Oysa, “Bakın, biz ‘17 Aralık bir Amerikan darbesidir’ demiştik. Bu da ispatı!” diyebilirlerdi. Hatırlarsanız, 17 Aralık yolsuzluk operasyonunun patlak verdiği günlerde Türkiye enteresan gelişmelere şahitlik etmişti.

17 Aralık sabahından itibaren yapılan para taşıma hamleleri ve emniyeti, yargıyı altüst etme operasyonları herkesin malumu. Algı yönetimi faslına ise 21 Aralık’ta geçilmişti. O sabah 4 havuz gazetesi ortak manşetle çıktı. Manşette ortak bir isim dikkati çekiyordu: ABD’nin Ankara Büyükelçisi Francis Ricciardone. Yeni Şafak “Çek git bu ülkeden”, Star “Elçiden operasyon itirafı” Akşam, “Derin operasyonun intikam ortağı”, Akit ise “Emir Amerika’dan” manşetini attı.

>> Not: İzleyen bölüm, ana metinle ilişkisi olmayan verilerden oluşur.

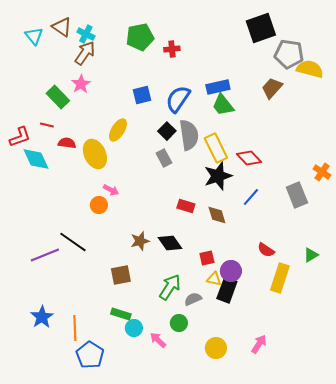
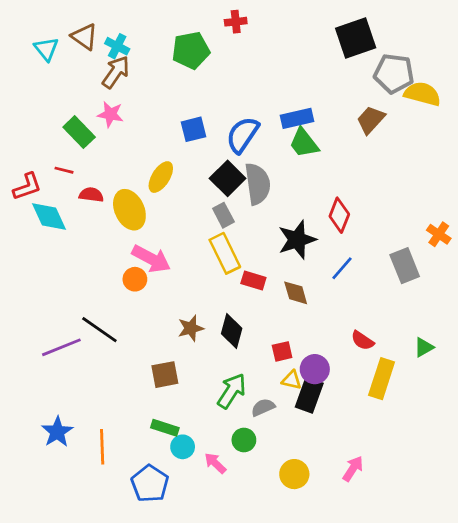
red cross: (172, 49) -> (236, 22), moved
pink star: (81, 84) -> (110, 114), turned -30
black square: (167, 131) -> (228, 178), size x1.4
yellow rectangle: (216, 148) -> (225, 253), moved
red diamond: (249, 158) -> (339, 215), turned 65
pink arrow: (111, 190) -> (151, 259), size x1.8
black diamond: (170, 243) -> (232, 331), turned 50
blue pentagon: (90, 355) -> (150, 484), moved

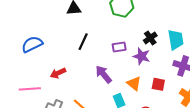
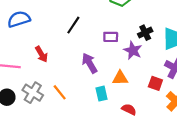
red arrow: (58, 73) -> (41, 54), turned -105
orange triangle: (134, 83) -> (120, 78), turned -49
red square: (158, 84) -> (155, 83), moved

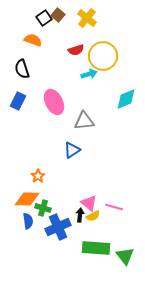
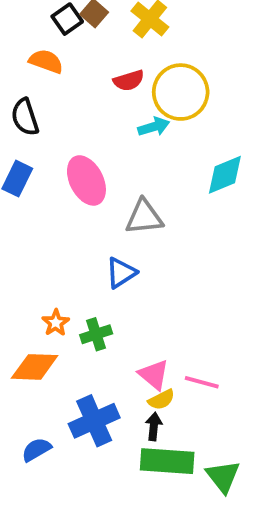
green cross: (43, 208) -> (96, 334), moved, turned -35
black arrow: (80, 215) -> (154, 427), moved
blue semicircle: (28, 221) -> (36, 450), moved, turned -112

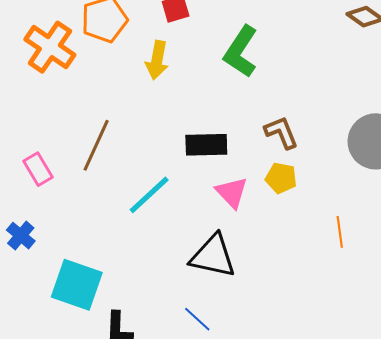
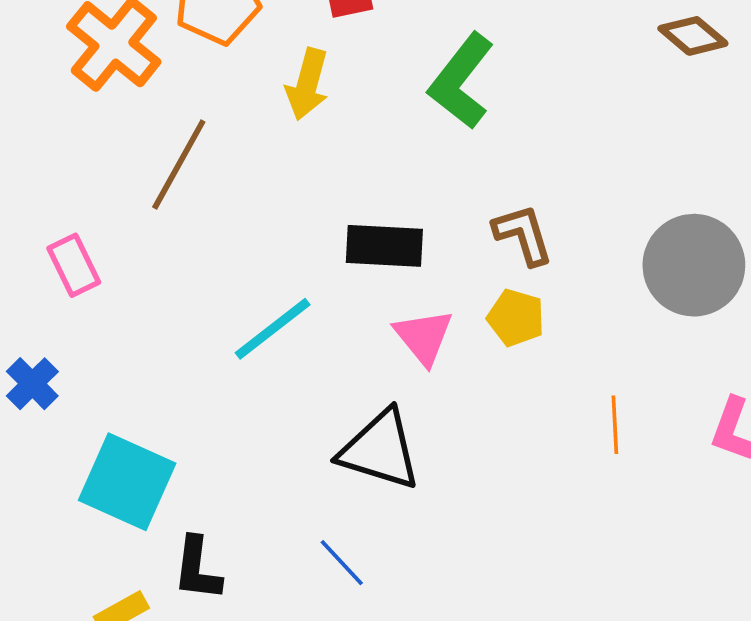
brown line: (96, 145) -> (179, 165), moved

Dikkat çeken nokta hiçbirinde böylesine önemli haberi yazan muhabirin imzasının bulunmamasıydı. Aynı merkezden servis edildiği anlaşılan haberlerde, “Operasyonun başlamasının ardından 17 Aralık’ta bazı AB temsilcileriyle bir araya gelen Ricciardone’ın ‘Halkbank’ın İran’la ilişkilerinin kesilmesini istedik. Dinlemediler. Bir imparatorluğun çöküşünü izliyorsunuz.’ dediği” yazılıydı.

Operasyon günü Konya’da yaptığı konuşmayı bir kenara koyacak olursak kamuoyu, ortaya saçılanların ardından Erdoğan’ın ne diyeceğine kilitlenmişti. Söz konusu manşetler Erdoğan’ın Samsun programının sabahına denk geldi.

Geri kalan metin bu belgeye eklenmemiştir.